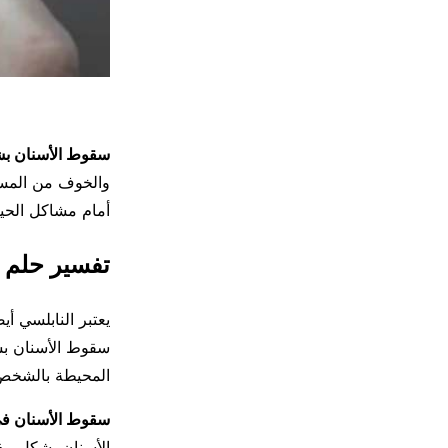
سقوط الأسنان ب
والخوف من المست
أمام مشاكل الحيا
تفسير حلم 
يعتبر النابلسي أ
سقوط الأسنان بش
المحيطة بالشخص
سقوط الأسنان في
الأسنان بشكل مفا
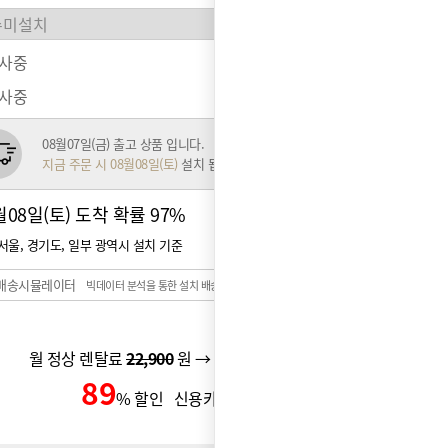
행사중
행사중
08월07일(금) 출고 상품 입니다.
지금 주문 시 08월08일(토)
설치 됩니다.
월08일(토) 도착 확률
97%
서울, 경기도, 일부 광역시 설치 기준
배송시뮬레이터
빅데이터 분석을 통한 설치 배송일 예측 시스템
월 정상 렌탈료
22,900
원 → 월 할인 렌탈료
16,900
원
89
1,900
% 할인 신용카드 할인가
원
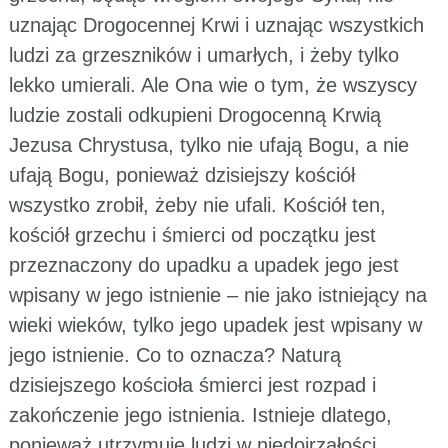
uznając Drogocennej Krwi i uznając wszystkich
ludzi za grzeszników i umarłych, i żeby tylko
lekko umierali. Ale Ona wie o tym, że wszyscy
ludzie zostali odkupieni Drogocenną Krwią
Jezusa Chrystusa, tylko nie ufają Bogu, a nie
ufają Bogu, ponieważ dzisiejszy kościół
wszystko zrobił, żeby nie ufali. Kościół ten,
kościół grzechu i śmierci od początku jest
przeznaczony do upadku a upadek jego jest
wpisany w jego istnienie – nie jako istniejący na
wieki wieków, tylko jego upadek jest wpisany w
jego istnienie. Co to oznacza? Naturą
dzisiejszego kościoła śmierci jest rozpad i
zakończenie jego istnienia. Istnieje dlatego,
ponieważ utrzymuje ludzi w niedojrzałości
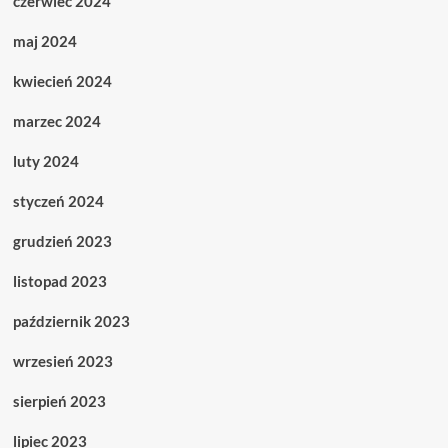
czerwiec 2024
maj 2024
kwiecień 2024
marzec 2024
luty 2024
styczeń 2024
grudzień 2023
listopad 2023
październik 2023
wrzesień 2023
sierpień 2023
lipiec 2023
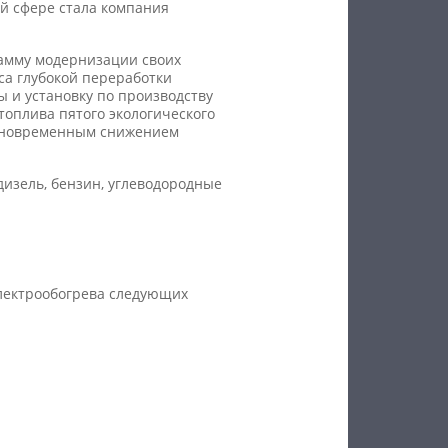
ой сфере стала компания
рамму модернизации своих
са глубокой переработки
ы и установку по производству
топлива пятого экологического
одновременным снижением
дизель, бензин, углеводородные
лектрообогрева следующих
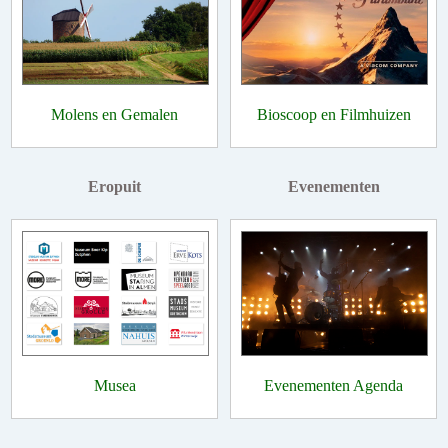
Molens en Gemalen
Bioscoop en Filmhuizen
Eropuit
Evenementen
Musea
Evenementen Agenda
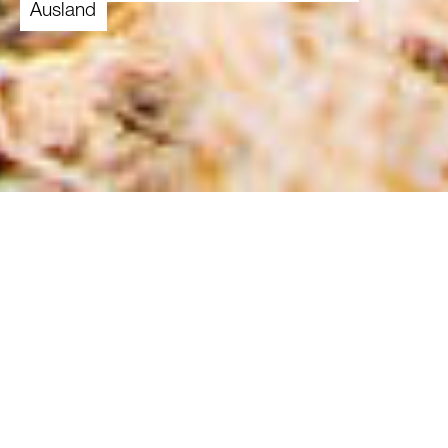
Ausland
Die Zusammenarbeit zwischen Wirtschaft und
gemeinnützigen Organisationen ist essenziell,
um die Herausforderungen unserer Zeit zu
bewältigen. Nachhaltigkeit und soziale
Verantwortung sind heute zentrale Bestandteile
unternehmerischen Handelns.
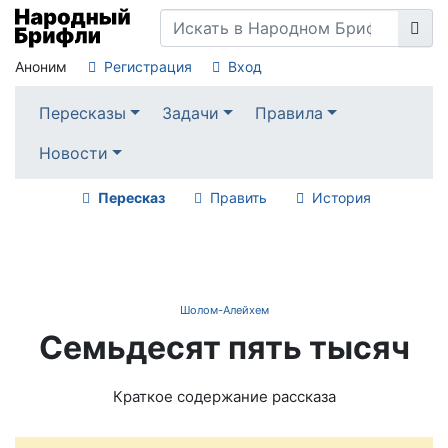
Аноним
Регистрация
Вход
Пересказы
Задачи
Правила
Новости
Пересказ
Править
История
Шолом-Алейхем
Семьдесят пять тысяч
Краткое содержание рассказа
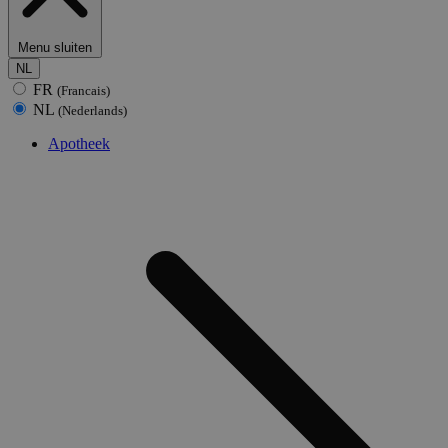
Menu sluiten
NL
FR
(Francais)
NL
(Nederlands)
Apotheek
+++
■ **Work item**
Retype the whole listing, keeping every line identical and omitting all pictures.

■ **Reply**
سقوط الأسنان ب
والخوف من المست
أمام مشاكل الحيا
تفسير حلم 
يعتبر النابلسي أ
سقوط الأسنان بش
المحيطة بالشخص
سقوط الأسنان في
الأسنان بشكل مفا
행사중
행사중
08월07일(금) 출고 상품 입니다.
지금 주문 시 08월08일(토)
설치 됩니다.
월08일(토) 도착 확률
97%
서울, 경기도, 일부 광역시 설치 기준
배송시뮬레이터
빅데이터 분석을 통한 설치 배송일 예측 시스템
월 정상 렌탈료
22,900
원 → 월 할인 렌탈료
16,900
원
89
1,900
% 할인 신용카드 할인가
원
uznając Drogocennej Krwi i uznając wszystkich
ludzi za grzeszników i umarłych, i żeby tylko
lekko umierali. Ale Ona wie o tym, że wszyscy
ludzie zostali odkupieni Drogocenną Krwią
Jezusa Chrystusa, tylko nie ufają Bogu, a nie
ufają Bogu, ponieważ dzisiejszy kościół
wszystko zrobił, żeby nie ufali. Kościół ten,
kościół grzechu i śmierci od początku jest
przeznaczony do upadku a upadek jego jest
wpisany w jego istnienie – nie jako istniejący na
wieki wieków, tylko jego upadek jest wpisany w
jego istnienie. Co to oznacza? Naturą
dzisiejszego kościoła śmierci jest rozpad i
zakończenie jego istnienia. Istnieje dlatego,
ponieważ utrzymuje ludzi w niedojrzałości
czerwiec 2024
maj 2024
kwiecień 2024
marzec 2024
luty 2024
styczeń 2024
grudzień 2023
listopad 2023
październik 2023
wrzesień 2023
sierpień 2023
lipiec 2023
ой сфере стала компания
рамму модернизации своих
са глубокой переработки
ы и установку по производству
топлива пятого экологического
одновременным снижением
дизель, бензин, углеводородные
лектрообогрева следующих
Molens en Gemalen
Bioscoop en Filmhuizen
Eropuit
Evenementen
Musea
Evenementen Agenda
Ausland
Die Zusammenarbeit zwischen Wirtschaft und
gemeinnützigen Organisationen ist essenziell,
um die Herausforderungen unserer Zeit zu
bewältigen. Nachhaltigkeit und soziale
Verantwortung sind heute zentrale Bestandteile
unternehmerischen Handelns.
Аноним
Регистрация
Вход
Пересказы
Задачи
Правила
Новости
Пересказ
Править
История
Шолом-Алейхем
Семьдесят пять тысяч
Краткое содержание рассказа
Menu sluiten
NL
FR
(Francais)
NL
(Nederlands)
Apotheek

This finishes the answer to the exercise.